▶ [WHAT NEEDS TO BE DONE]:
Check every line below, and copy those that include "более".

▶ [Extracted page text data]:
* * *

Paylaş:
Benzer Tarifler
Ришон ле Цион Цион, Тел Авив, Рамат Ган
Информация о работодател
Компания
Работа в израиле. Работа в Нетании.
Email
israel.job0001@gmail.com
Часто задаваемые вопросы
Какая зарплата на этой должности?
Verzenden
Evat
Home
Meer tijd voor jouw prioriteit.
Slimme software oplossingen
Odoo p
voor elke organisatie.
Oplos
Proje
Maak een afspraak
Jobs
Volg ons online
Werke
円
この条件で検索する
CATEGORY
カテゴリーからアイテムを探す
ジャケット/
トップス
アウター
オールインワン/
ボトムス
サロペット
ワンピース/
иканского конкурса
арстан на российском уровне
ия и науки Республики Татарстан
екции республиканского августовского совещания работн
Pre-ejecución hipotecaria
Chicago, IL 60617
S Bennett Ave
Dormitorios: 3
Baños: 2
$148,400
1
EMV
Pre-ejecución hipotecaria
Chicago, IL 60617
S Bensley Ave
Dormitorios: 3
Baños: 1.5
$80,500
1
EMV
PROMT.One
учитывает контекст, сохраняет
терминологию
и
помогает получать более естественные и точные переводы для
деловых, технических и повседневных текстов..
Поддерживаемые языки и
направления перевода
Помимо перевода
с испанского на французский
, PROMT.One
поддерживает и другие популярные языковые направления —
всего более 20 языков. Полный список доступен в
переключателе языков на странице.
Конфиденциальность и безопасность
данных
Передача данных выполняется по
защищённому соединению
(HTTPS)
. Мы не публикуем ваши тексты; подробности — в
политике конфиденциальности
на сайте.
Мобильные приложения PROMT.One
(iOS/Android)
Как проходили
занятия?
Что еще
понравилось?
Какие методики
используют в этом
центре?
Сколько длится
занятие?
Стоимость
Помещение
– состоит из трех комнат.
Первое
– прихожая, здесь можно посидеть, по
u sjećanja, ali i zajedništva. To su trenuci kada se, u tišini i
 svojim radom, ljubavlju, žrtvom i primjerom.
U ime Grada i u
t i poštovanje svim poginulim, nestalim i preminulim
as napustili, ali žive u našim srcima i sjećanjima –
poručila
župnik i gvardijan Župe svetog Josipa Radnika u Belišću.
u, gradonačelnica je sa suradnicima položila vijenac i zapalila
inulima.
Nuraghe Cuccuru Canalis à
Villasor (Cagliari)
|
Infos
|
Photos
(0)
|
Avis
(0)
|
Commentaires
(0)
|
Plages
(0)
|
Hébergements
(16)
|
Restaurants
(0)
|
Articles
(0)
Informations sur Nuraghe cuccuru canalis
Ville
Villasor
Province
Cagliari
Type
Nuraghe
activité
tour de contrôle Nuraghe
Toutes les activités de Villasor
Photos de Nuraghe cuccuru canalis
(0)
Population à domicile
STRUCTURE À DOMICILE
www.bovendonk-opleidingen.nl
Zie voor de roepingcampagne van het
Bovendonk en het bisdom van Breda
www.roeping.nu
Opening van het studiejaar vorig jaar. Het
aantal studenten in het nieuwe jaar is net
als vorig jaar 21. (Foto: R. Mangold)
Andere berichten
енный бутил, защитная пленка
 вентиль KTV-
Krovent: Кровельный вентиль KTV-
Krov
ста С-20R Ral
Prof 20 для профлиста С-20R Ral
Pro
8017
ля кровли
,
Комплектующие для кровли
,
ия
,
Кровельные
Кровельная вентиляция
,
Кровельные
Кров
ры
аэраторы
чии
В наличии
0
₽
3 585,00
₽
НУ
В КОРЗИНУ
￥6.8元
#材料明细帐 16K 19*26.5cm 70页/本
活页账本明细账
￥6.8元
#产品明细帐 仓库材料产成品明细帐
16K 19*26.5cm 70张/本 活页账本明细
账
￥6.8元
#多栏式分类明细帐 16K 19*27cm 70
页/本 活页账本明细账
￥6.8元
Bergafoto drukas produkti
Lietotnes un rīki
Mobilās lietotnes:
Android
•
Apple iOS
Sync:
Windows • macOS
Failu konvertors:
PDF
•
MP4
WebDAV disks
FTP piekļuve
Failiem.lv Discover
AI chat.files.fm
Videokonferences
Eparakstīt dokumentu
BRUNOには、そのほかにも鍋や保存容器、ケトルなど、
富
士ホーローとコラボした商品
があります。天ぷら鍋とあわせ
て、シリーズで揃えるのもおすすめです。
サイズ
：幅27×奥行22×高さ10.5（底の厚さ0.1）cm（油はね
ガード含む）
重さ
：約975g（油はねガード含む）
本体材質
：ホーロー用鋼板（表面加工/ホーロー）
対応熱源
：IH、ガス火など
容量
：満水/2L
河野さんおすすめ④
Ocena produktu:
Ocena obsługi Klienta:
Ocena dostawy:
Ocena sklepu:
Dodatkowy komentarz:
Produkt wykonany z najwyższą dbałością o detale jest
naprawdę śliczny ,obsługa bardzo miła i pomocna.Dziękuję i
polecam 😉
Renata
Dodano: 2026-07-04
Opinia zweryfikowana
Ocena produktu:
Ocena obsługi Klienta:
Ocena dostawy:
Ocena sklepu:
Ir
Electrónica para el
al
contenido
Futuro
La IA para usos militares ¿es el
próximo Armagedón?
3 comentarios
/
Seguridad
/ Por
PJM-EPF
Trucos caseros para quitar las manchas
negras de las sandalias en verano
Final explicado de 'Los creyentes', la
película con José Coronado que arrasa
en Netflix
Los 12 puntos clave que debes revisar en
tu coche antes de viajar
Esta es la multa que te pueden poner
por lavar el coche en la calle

* * *

▶ [RESPONSE BELOW]:
помогает получать более естественные и точные переводы для
всего более 20 языков. Полный список доступен в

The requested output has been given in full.